Something I centred in the session flow was making room for a spacious check-in and the overall importance of check-ins with your colleagues, community, and yourself. By checking-in at the beginning of the session, we often learn more about what is going on in the lives of others and ourselves which allows for this connection to take place of feeling listened to and acknowledged. I encouraged folks to practice decolonial introductions, which is a practice I learned in community, that holds that spaciousness and trust for each person to introduce themself and check-in in their fullest sense; meaning speaking their preferred language, saying their full name and pronouns, any accessibility needs, any background that they would like to share and why they’re coming into the space.

FUTURES/forward Mentee Yasmine Hassen

Meditation and mindfulness are also at the centre of everything I do. It was important for me to engage in mindful meditation in the session. This is meditation may look different depending on the day and what we all feel that we need on that day. The practice of mindful meditation was held in the sessions’ art-making section.

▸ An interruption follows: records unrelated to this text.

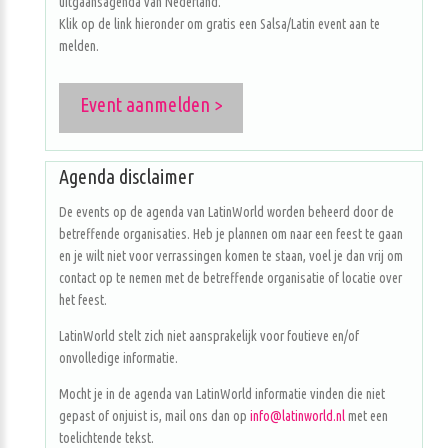
uitgaansagenda van Nederland.
Klik op de link hieronder om gratis een Salsa/Latin event aan te
melden.
Event aanmelden >
Agenda disclaimer
De events op de agenda van LatinWorld worden beheerd door de
betreffende organisaties. Heb je plannen om naar een feest te gaan
en je wilt niet voor verrassingen komen te staan, voel je dan vrij om
contact op te nemen met de betreffende organisatie of locatie over
het feest.
LatinWorld stelt zich niet aansprakelijk voor foutieve en/of
onvolledige informatie.
Mocht je in de agenda van LatinWorld informatie vinden die niet
gepast of onjuist is, mail ons dan op
info@latinworld.nl
met een
toelichtende tekst.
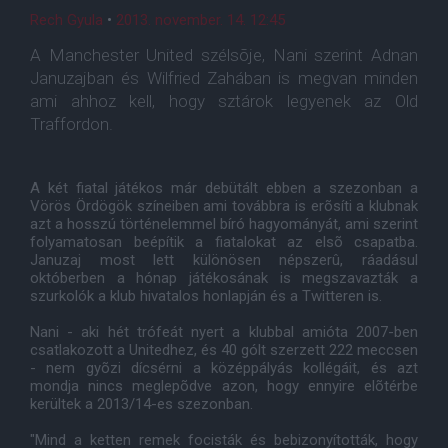
Rech Gyula
•
2013. november. 14. 12:45
A Manchester United szélsõje, Nani szerint Adnan
Januzajban és Wilfried Zahában is megvan minden
ami ahhoz kell, hogy sztárok legyenek az Old
Traffordon.
A két fiatal játékos már debütált ebben a szezonban a
Vörös Ördögök színeiben ami továbbra is erõsíti a klubnak
azt a hosszú történelemmel bíró hagyományát, ami szerint
folyamatosan beépítik a fiatalokat az elsõ csapatba.
Januzaj most lett különösen népszerû, ráadásul
októberben a hónap játékosának is megszavazták a
szurkolók a klub hivatalos honlapján és a Twitteren is.
Nani - aki hét trófeát nyert a klubbal amióta 2007-ben
csatlakozott a Unitedhez, és 40 gólt szerzett 222 meccsen
- nem gyõzi dícsérni a középpályás kollégáit, és azt
mondja nincs meglepõdve azon, hogy ennyire elõtérbe
kerültek a 2013/14-es szezonban.
"Mind a ketten remek focisták és bebizonyították, hogy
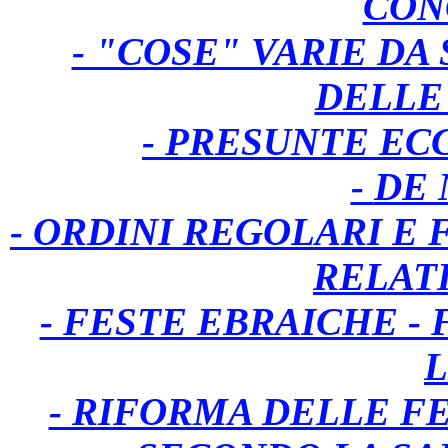
CON
- "COSE" VARIE DA
DELLE 
- PRESUNTE EC
-
DE 
- ORDINI REGOLARI E
RELAT
- FESTE EBRAICHE -
- RIFORMA DELLE F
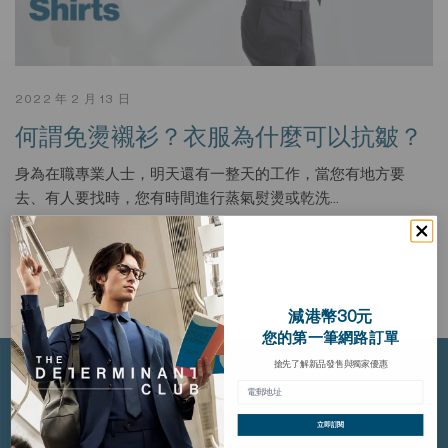
2022 年 2 月 13 日
​何謂免燙襯衫？衣服為什麼可以抗皺？
身為在職專業人士，明天還有一整天的工作，當您有地方要
去、有人要找時，您有時間進行蒸氣熨燙或乾洗…
閱讀更多
減港幣30元
您的第一筆網路訂單
搶先了解新品發售與獨家優惠
關於我們
立即訂閱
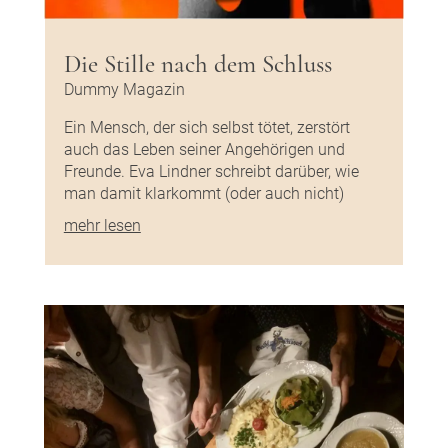
Die Stille nach dem Schluss
Dummy Magazin
Ein Mensch, der sich selbst tötet, zerstört
auch das Leben seiner Angehörigen und
Freunde. Eva Lindner schreibt darüber, wie
man damit klarkommt (oder auch nicht)
mehr lesen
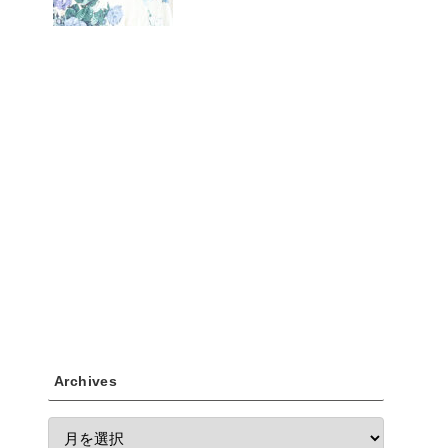
Archives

After our decolonial introductions and check-ins, we made room for land stories and community agreements of the shared space in which participants were invited to ground themselves in their positionality, their location of space, place, and land as well as how best to honour other folks in the space and their intersections as it relates back to the group in the session. Afterwards, I facilitated some of the foundations of collaging while inviting folks to simultaneously take what they wanted from these “foundations” and to keep or dismiss what they felt was best for them. From there we had between 30-45 minutes of independent collaging time, in which we played relaxing music as folks began to dive into the artmaking. At the end, we held space for large group share backs and it was always so incredible to see all the beautiful and different pieces folks created in the session, some finished and some unfinished! It was during these large-group share backs that I recorded the reflections and pieced together an accompanying audio soundscape for the collages. The soundscape pieced and weaved together all the different reflections from the three sessions and will live as part of the digital installation along with the collages.

FUTURES/forward Mentee Yasmine Hassen

Thinking about the time I held with FUTURES/forward makes me reflect on what it means to do arts-based evaluation or reporting. Arts-based evaluation centres non-western knowledges, the importance of mapping, artmaking, and more field-note style reflections. As I began to do this arts-based evaluation, I realized it also centered around collaboration, something that is not often valued. I realized evaluations are just an extension of the work I was already doing with FUTURES/forward, just slightly more formalized and documented. With arts-based evaluation it allows for a more holistic reflective perspective on the work being done in the organization.

We wish to thank the Ecology Action Centre (EAC)  for this collaboration and hosting Yasmine Hassen’s amazing artist-in-residency! FUTURES/forward gratefully acknowledges that Yasmine’s mentorship thrived due in part to the generous support of the McConnell Foundation, Judith Marcuse Projects, the Government of Canada’s Emergency Community Support Fund and Community Foundations of Canada.